Task brief – I need the lines below from the one with "TOEIC Course (92, 1703)" down to the one with "info@terrastudy.com (873, 2471)" reproduced exactly, both ends included, and nothing else.

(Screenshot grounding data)
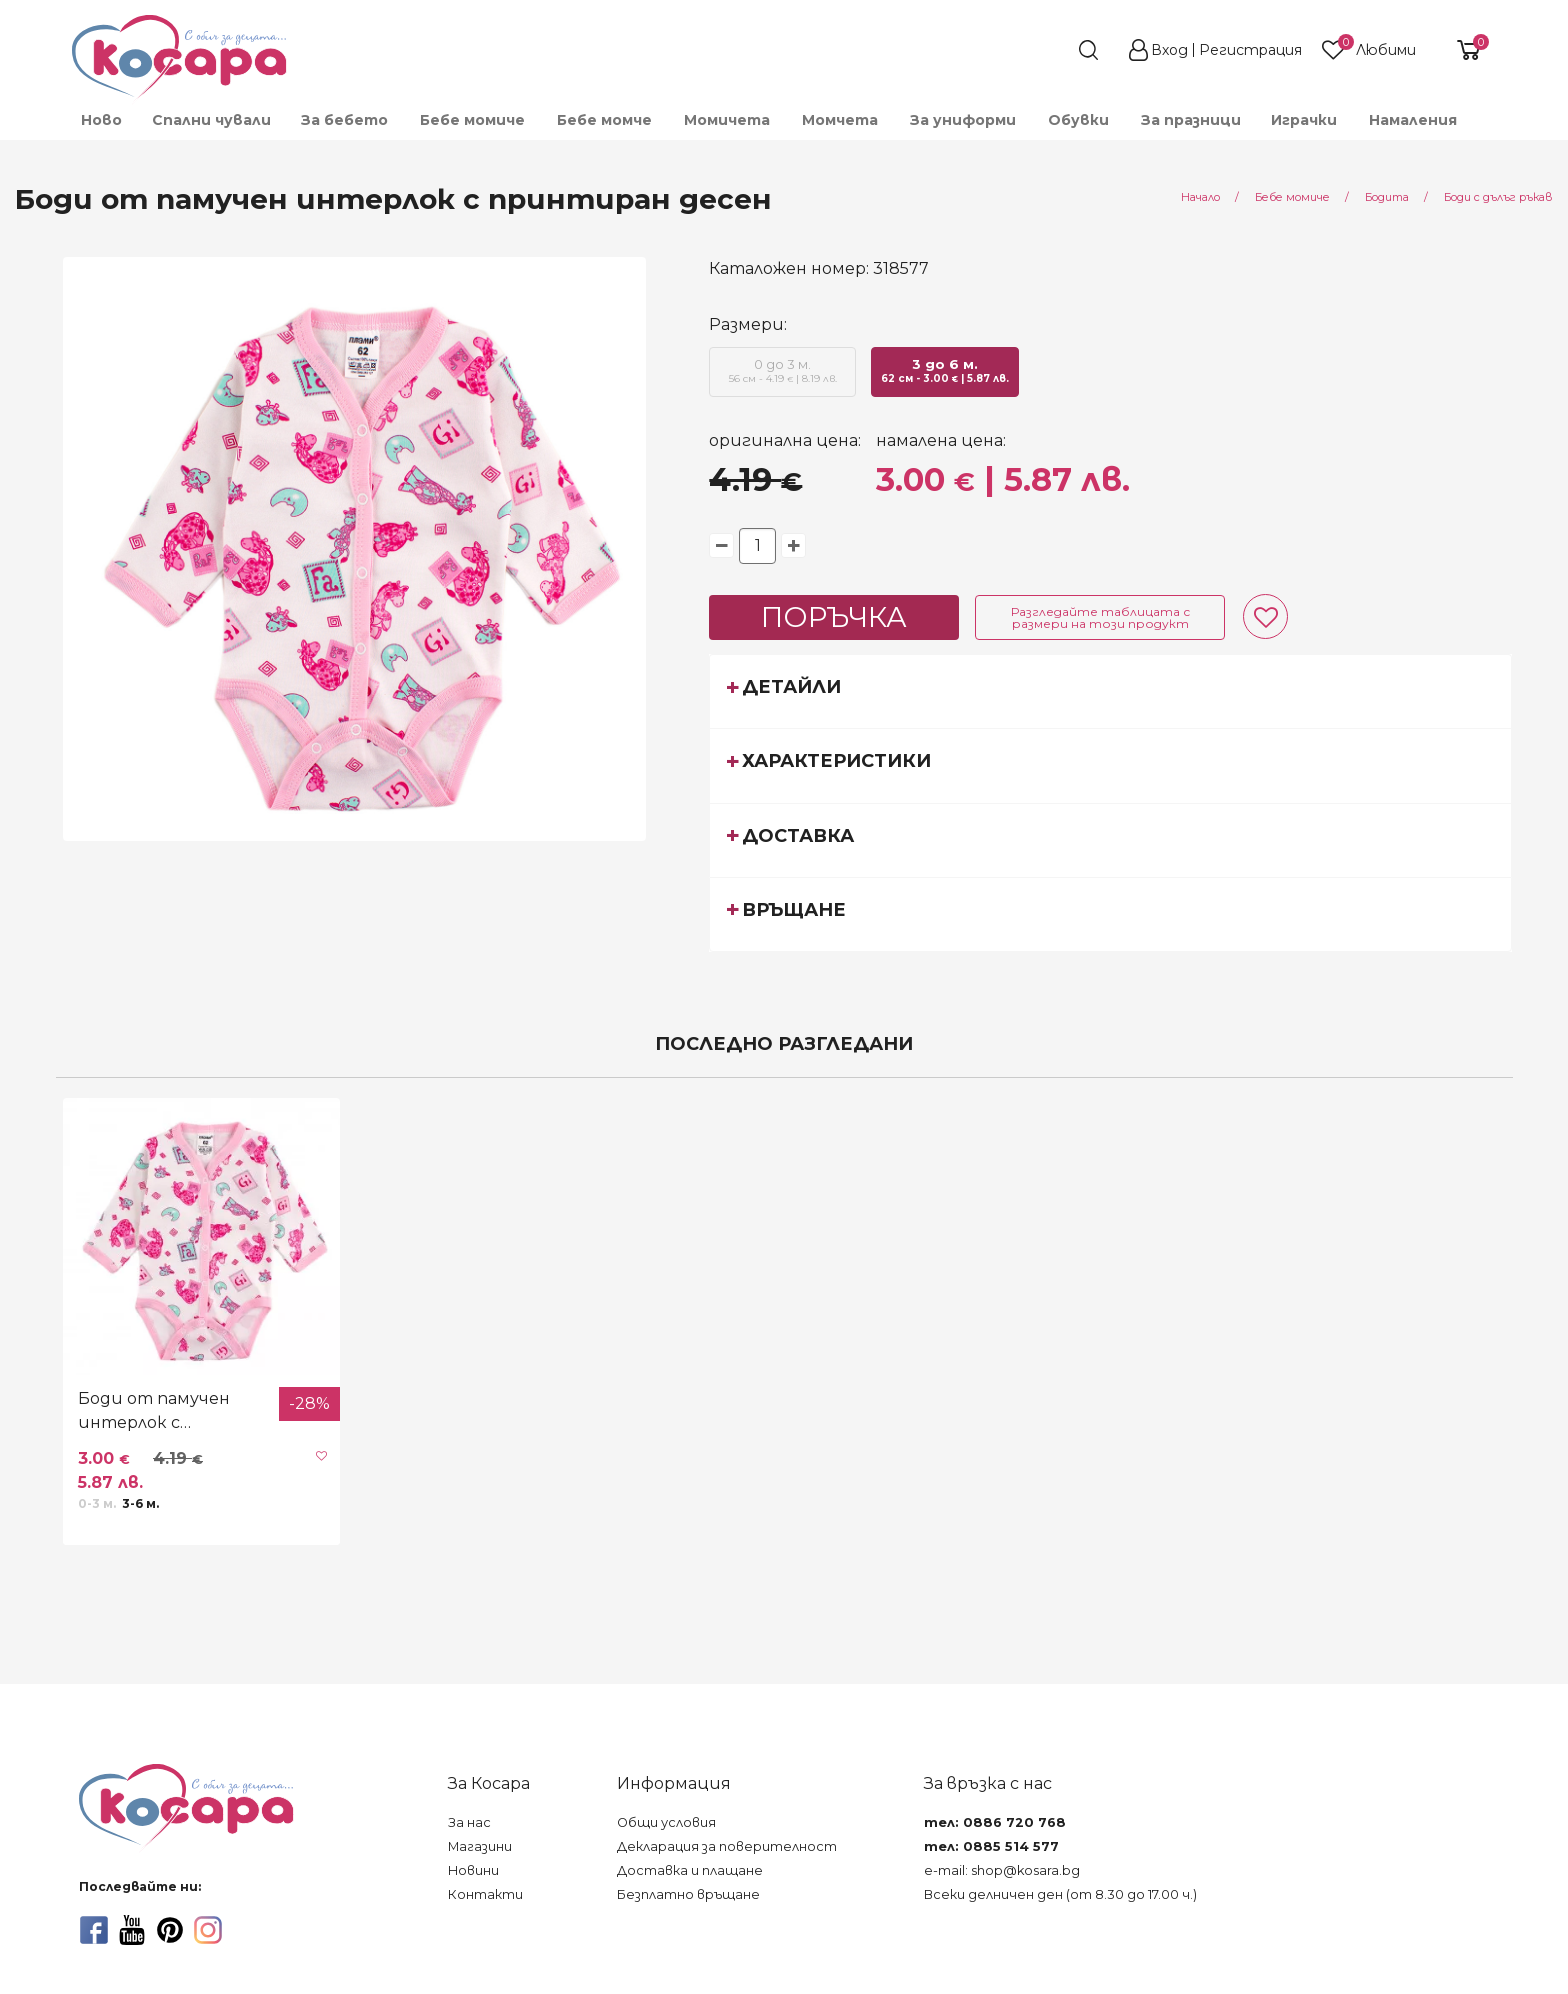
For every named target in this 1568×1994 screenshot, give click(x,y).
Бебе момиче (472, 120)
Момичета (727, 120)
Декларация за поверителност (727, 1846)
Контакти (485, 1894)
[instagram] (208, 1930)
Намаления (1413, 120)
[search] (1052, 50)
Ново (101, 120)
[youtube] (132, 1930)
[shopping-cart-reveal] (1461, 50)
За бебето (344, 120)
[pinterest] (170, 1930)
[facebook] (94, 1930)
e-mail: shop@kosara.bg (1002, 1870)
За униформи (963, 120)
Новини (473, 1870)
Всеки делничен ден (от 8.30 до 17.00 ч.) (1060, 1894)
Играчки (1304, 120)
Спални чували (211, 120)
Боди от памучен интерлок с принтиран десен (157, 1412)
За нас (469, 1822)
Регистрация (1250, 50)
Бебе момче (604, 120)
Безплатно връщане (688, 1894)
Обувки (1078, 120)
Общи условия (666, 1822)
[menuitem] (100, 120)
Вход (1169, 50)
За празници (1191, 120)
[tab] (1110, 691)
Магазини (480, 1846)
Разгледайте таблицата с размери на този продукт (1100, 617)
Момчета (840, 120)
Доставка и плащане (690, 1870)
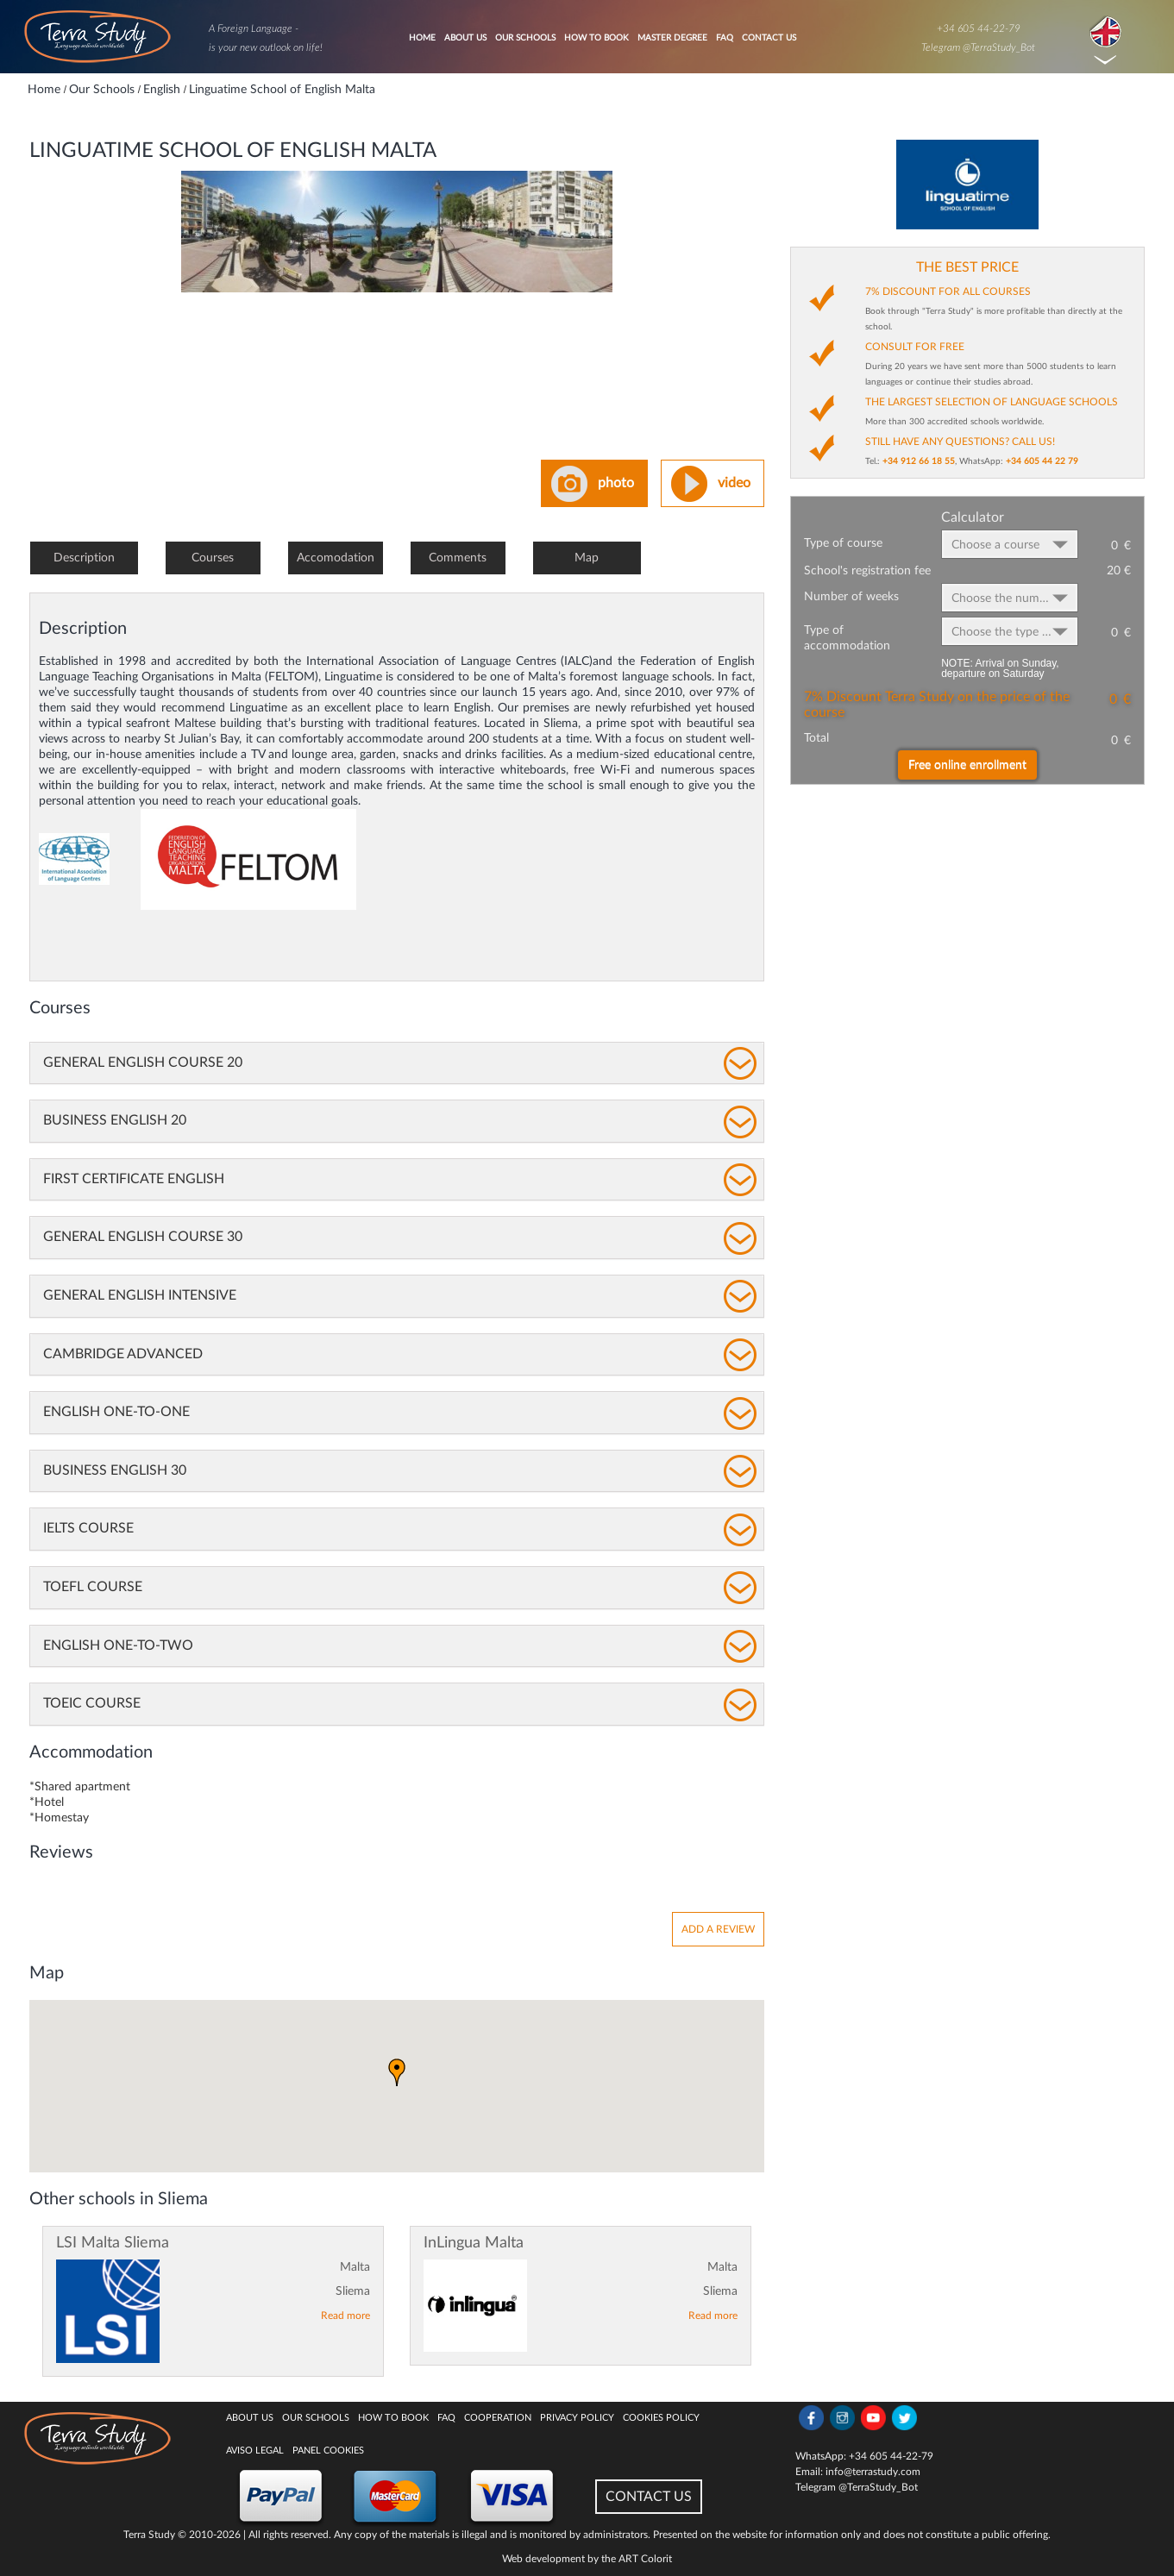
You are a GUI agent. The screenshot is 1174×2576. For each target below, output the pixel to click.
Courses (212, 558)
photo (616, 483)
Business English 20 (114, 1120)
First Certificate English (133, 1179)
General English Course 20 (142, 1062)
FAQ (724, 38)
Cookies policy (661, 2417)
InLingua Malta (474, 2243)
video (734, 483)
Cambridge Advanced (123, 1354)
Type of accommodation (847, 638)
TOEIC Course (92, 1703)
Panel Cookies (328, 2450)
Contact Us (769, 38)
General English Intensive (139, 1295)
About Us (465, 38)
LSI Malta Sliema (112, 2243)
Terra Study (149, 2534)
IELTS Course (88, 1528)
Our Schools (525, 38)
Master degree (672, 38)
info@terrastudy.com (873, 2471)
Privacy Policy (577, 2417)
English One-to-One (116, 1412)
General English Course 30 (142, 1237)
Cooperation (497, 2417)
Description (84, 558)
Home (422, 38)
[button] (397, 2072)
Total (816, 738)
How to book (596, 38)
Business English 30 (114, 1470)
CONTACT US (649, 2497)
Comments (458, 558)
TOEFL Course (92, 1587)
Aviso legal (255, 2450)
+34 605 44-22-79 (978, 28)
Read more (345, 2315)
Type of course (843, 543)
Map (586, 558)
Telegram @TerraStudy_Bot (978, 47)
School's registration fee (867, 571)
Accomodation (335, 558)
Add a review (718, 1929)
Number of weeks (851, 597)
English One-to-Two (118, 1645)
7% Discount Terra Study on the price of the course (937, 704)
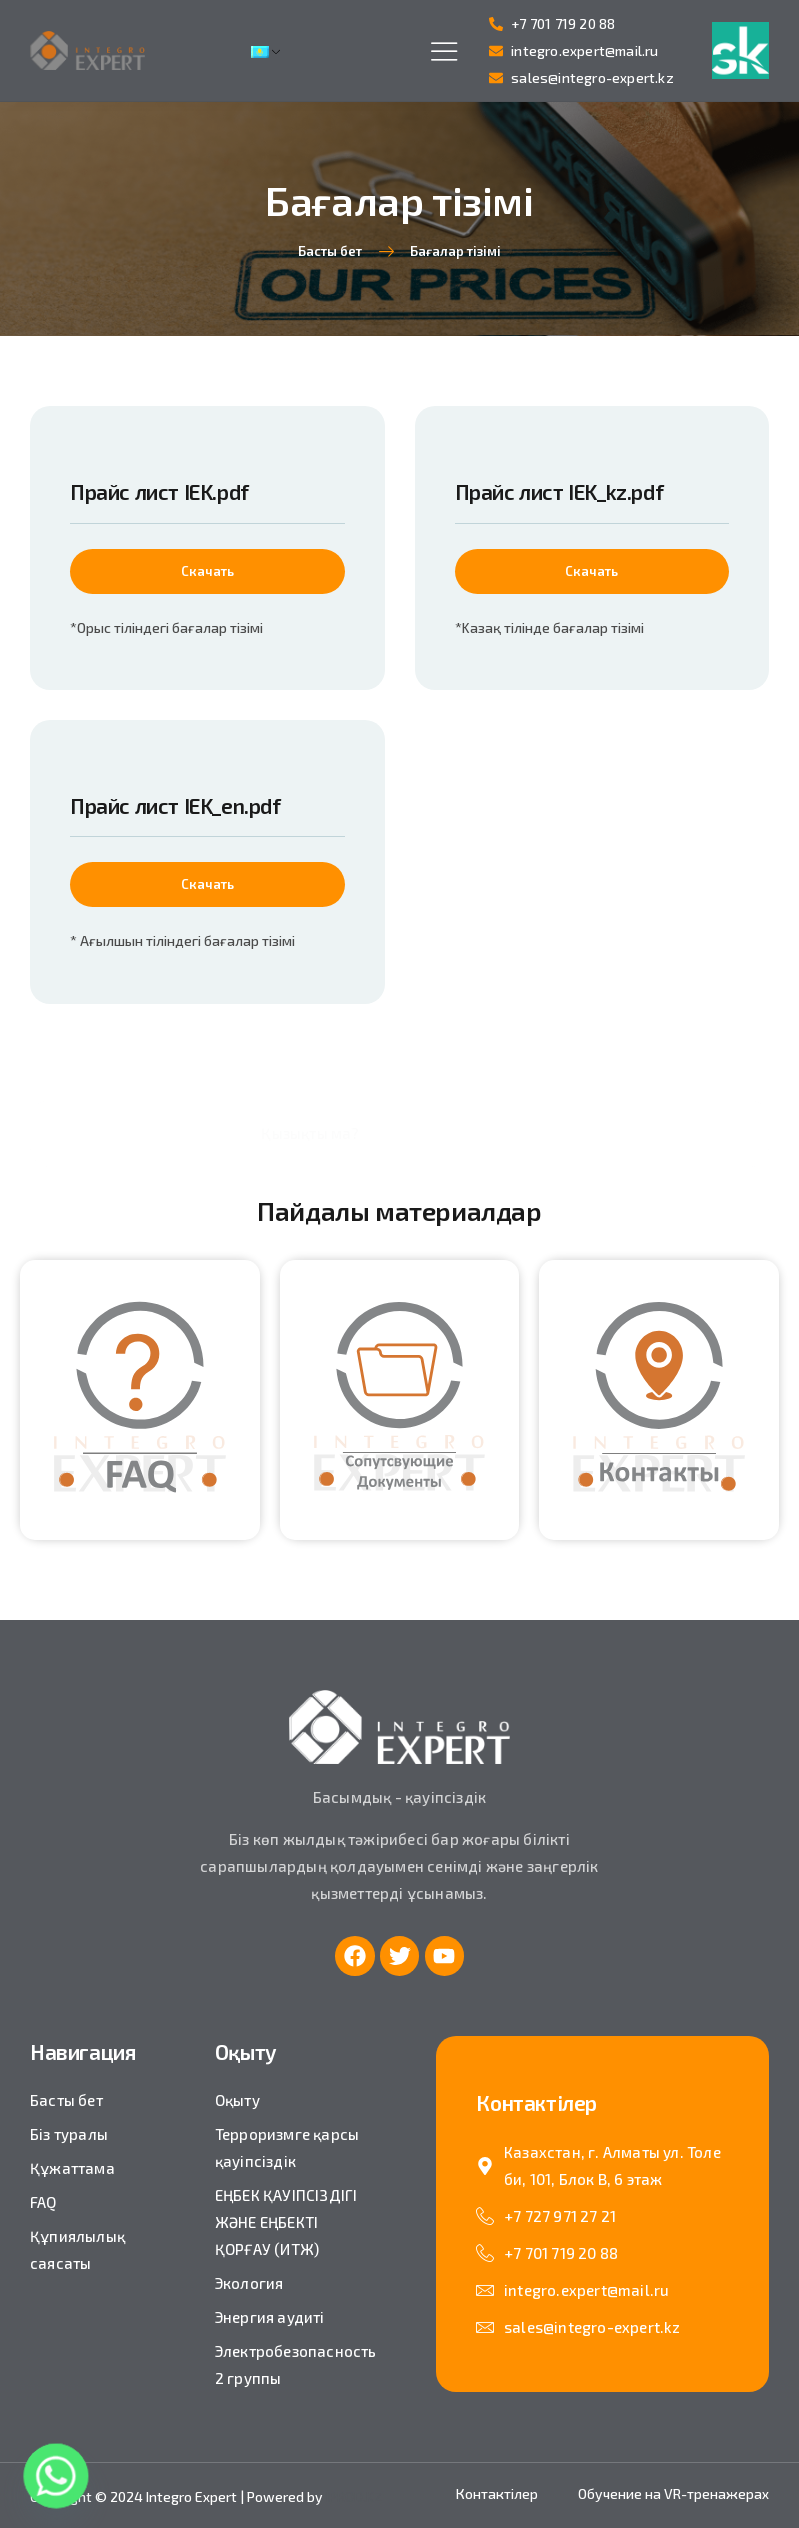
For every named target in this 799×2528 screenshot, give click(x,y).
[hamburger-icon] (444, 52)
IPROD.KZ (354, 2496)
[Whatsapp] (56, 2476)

Worked solution –
TOEIC Course (92, 1703)
Panel Cookies (328, 2450)
Contact Us (769, 38)
General English Intensive (139, 1295)
About Us (465, 38)
LSI Malta Sliema (112, 2243)
Terra Study (149, 2534)
IELTS Course (88, 1528)
Our Schools (525, 38)
Master degree (672, 38)
info@terrastudy.com (873, 2471)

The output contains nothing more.